We gave Amy pain medication and after getting several x-rays in our trauma room, she went to the radiology department for CT scans. Her imaging studies revealed numerous injuries: she broke her right wrist and several ribs on her right side. Her right lung did show some bruising where her ribs were broken but there was no further damage to her lungs. The scans of Amy’s head, abdomen, neck, and back were all ok, with no serious injuries found.
Amy’s wrist fracture was displaced and required the orthopedic surgeon to press on her fracture to improve the alignment of the broken bones before she had a splint placed on her wrist. As long her bones remained in the alignment they were in when the splint was placed, the orthopedic surgeon was hopeful Amy would not ultimately need surgery.
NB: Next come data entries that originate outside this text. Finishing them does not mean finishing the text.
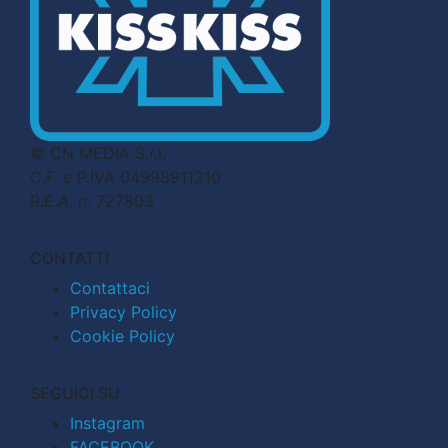
© CN MEDIA S.r.l.
C.F. e P.IVA 04998911210
R.E.A. n. 727803
CONTATTI
Contattaci
Privacy Policy
Cookie Policy
SEGUICI SU
Instagram
FACEBOOK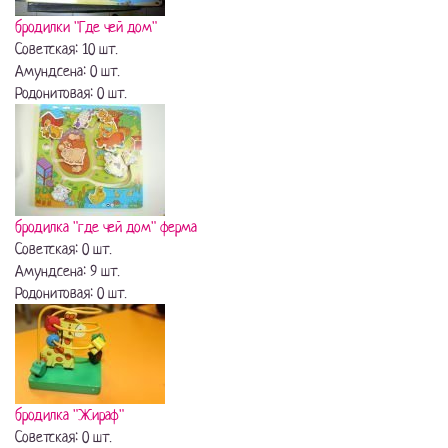
бродилки "Где чей дом"
Советская: 10 шт.
Амундсена: 0 шт.
Родонитовая: 0 шт.
бродилка "где чей дом" ферма
Советская: 0 шт.
Амундсена: 9 шт.
Родонитовая: 0 шт.
бродилка "Жираф"
Советская: 0 шт.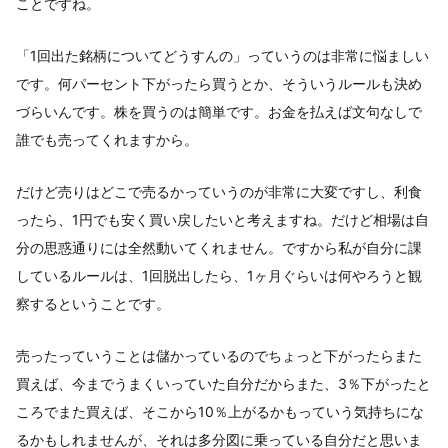
ことですね。
「1回出た銘柄についてどうすんの」っていうのは非常に悩ましい
です。何パーセント下がったら買うとか、そういうルールも決め
づらいんです。株を買うのは簡単です。お金を払えば文句なしで
誰でも売ってくれますから。
だけど売りはどこで売るかっていうのが非常に大変ですし、利食
ったら、1円でも安く買い戻したいと考えますね。だけど相場は自
分の思惑通りには全然動いてくれません。ですから私が自分に課
しているルールは、1回脱出したら、1ヶ月ぐらいは何やろうと観
察するということです。
売ったっていうことは儲かっているのでちょっと下がったらまた
買えば、今までうまくいっていた自分だからまた、3％下がったと
ころでまた買えば、そこから10％上がるかもっていう気持ちにな
るかもしれませんが、それは多分図に乗っている自分だと思いま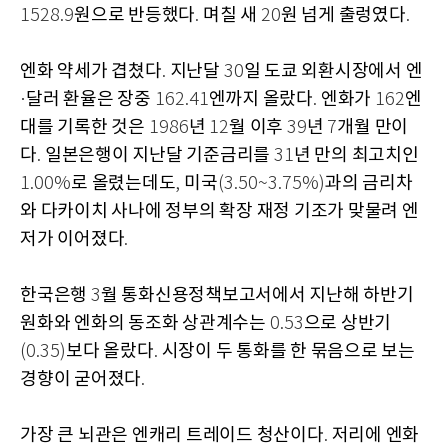
원으로 반등했다
며칠 새
원 넘게 출렁였다
1528.9
.
20
.
엔화 약세가 겹쳤다
지난달
일 도쿄 외환시장에서 엔
.
30
달러 환율은 장중
엔까지 올랐다
엔화가
엔
·
162.41
.
162
대를 기록한 것은
년
월 이후
년
개월 만이
1986
12
39
7
다
일본은행이 지난달 기준금리를
년 만의 최고치인
.
31
로 올렸는데도
미국
과의 금리차
1.00%
,
(3.50~3.75%)
와 다카이치 사나에 정부의 확장 재정 기조가 맞물려 엔
저가 이어졌다
.
한국은행
월 통화신용정책보고서에서 지난해 하반기
3
원화와 엔화의 동조화 상관계수는
으로 상반기
0.53
보다 올랐다
시장이 두 통화를 한 묶음으로 보는
(0.35)
.
경향이 굳어졌다
.
가장 큰 뇌관은 엔캐리 트레이드 청산이다
저리에 엔화
.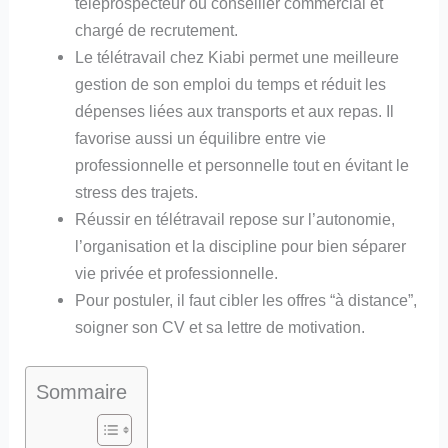
téléprospecteur ou conseiller commercial et
chargé de recrutement.
Le télétravail chez Kiabi permet une meilleure
gestion de son emploi du temps et réduit les
dépenses liées aux transports et aux repas. Il
favorise aussi un équilibre entre vie
professionnelle et personnelle tout en évitant le
stress des trajets.
Réussir en télétravail repose sur l’autonomie,
l’organisation et la discipline pour bien séparer
vie privée et professionnelle.
Pour postuler, il faut cibler les offres “à distance”,
soigner son CV et sa lettre de motivation.
Sommaire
Amy was admitted to the hospital for close monitoring overnight. She was given an incentive spirometer, which is a small plastic device that helps to exercise your lungs. Using an incentive spirometer can decrease the risk of developing pneumonia by expanding the lungs, strengthening the lungs, and helping the patient to clear out mucous and secretions from the lungs. Amy required pain medications for her rib fractures and her wrist fracture.
She was seen in the hospital by a physical therapist, who helped her with her mobility with the limitations of not being able to use her right wrist. She also saw the occupational therapist, who evaluated her cognitive function due to her concussion. They recommended she avoid prolonged exposure to cellphone, television and other screens and in the following few days allow her brain to rest and recover from her injury.
By the following afternoon, Amy was able to walk around the unit without difficulty. She had been to the cafeteria with her husband and was able to eat and drink using her left hand. Her husband had gone to the trail to pick up her bike and he said that he thinks her crash was due to her brakes locking up. He had noticed a skid mark on the trail that led to where Amy and her bike were found on the side of the trail and her bike frame was not damaged. He was so grateful she was wearing her bike helmet, which likely prevented a more serious head injury.
Amy was discharged home from the hospital that evening and had an uneventful recovery. Her husband had already bought her a new bike helmet for when she was able to get back outside on her bike in the spring. She planned to spend the next few winter months doing her exercise at the indoor pool as she allowed her body to fully recover.
Dr. Erika Kube is an emergency physician who works for Mid-Ohio Emergency Services and OhioHealth.